Questions? Message [Advocacy Coordinator Name] on WhatsApp.

Generate a new Content Pack each month. Align themes with the broader content calendar produced in 11-content-calendar/SKILL.md.


Section 4 — LinkedIn-Specific Guidance

For B2B clients where LinkedIn is the primary advocacy platform, apply the following before and during the programme.

Profile completion first. Encourage all participating employees to complete their LinkedIn profiles before asking them to advocate. An incomplete or blank profile undermines the credibility the advocacy is intended to build. An employee sharing a thought leadership post from a profile with no photo and an empty summary does more harm than good.

LinkedIn profile essentials for East African professionals:

  • Professional photo — a clear headshot, not a WhatsApp group photo cropped from a party
  • Headline — not just the job title; include a value statement: "Helping SMEs grow through clean energy | Engineer, [Company Name]"
  • Summary — 3–5 sentences covering expertise, professional passion, and what the employee brings to their sector
  • Current role — with the company listed and the company page linked, so the logo appears and the connection to the brand is visible
  • At least three skills endorsed and, where possible, one recommendation

Algorithm note. Personal posts on LinkedIn receive 3–5× more organic reach than equivalent posts from a company page. This is the structural reason why employee advocacy outperforms boosted brand content on LinkedIn — explain this clearly to the client and to participating employees. It is not a workaround; it is how the platform is designed.

Engagement timing. Advise employees to leave a comment on the post they have shared within the first hour of posting. LinkedIn's algorithm surfaces posts that attract early engagement; a comment from the author (or a colleague) in the first 60 minutes materially increases the post's reach to the employee's connections.


Section 5 — Programme Launch

Introduce the programme to employees in this sequence:

  1. Brief the leadership team first. Advocacy must be seen as a leadership initiative, not an HR or marketing task. If the managing director or country director is not visibly behind it, participation will be low.

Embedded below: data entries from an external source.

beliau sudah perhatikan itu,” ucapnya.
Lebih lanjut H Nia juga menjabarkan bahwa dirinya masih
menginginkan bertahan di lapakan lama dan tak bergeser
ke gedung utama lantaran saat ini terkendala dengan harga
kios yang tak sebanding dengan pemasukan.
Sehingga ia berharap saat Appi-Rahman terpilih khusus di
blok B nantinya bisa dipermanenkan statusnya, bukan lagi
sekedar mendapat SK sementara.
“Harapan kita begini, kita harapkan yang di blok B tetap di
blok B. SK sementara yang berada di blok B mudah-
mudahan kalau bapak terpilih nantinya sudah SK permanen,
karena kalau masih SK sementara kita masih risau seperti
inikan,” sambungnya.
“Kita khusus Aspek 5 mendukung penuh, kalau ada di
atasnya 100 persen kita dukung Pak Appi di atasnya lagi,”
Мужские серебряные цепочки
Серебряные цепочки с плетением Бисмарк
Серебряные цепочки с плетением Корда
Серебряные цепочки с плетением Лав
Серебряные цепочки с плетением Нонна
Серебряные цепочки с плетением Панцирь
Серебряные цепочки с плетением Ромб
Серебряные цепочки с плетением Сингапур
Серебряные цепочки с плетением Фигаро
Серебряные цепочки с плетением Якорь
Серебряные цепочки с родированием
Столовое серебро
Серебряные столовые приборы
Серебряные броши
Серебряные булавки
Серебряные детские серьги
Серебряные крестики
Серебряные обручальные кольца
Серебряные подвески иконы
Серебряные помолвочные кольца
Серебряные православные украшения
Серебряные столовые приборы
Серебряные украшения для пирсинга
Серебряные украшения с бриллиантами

  2. Run a 30-minute internal session. Cover: what employee advocacy is, why it benefits employees personally (it builds their professional profile, not just the company's), what participation involves, how content will be provided, and how advocates will be recognised. Keep it practical and low-pressure.

  3. Start with a pilot group. Identify 3–5 enthusiastic, social-media-active employees and run the programme with them for the first month before rolling out to all staff. Use their results as proof of concept for the wider team.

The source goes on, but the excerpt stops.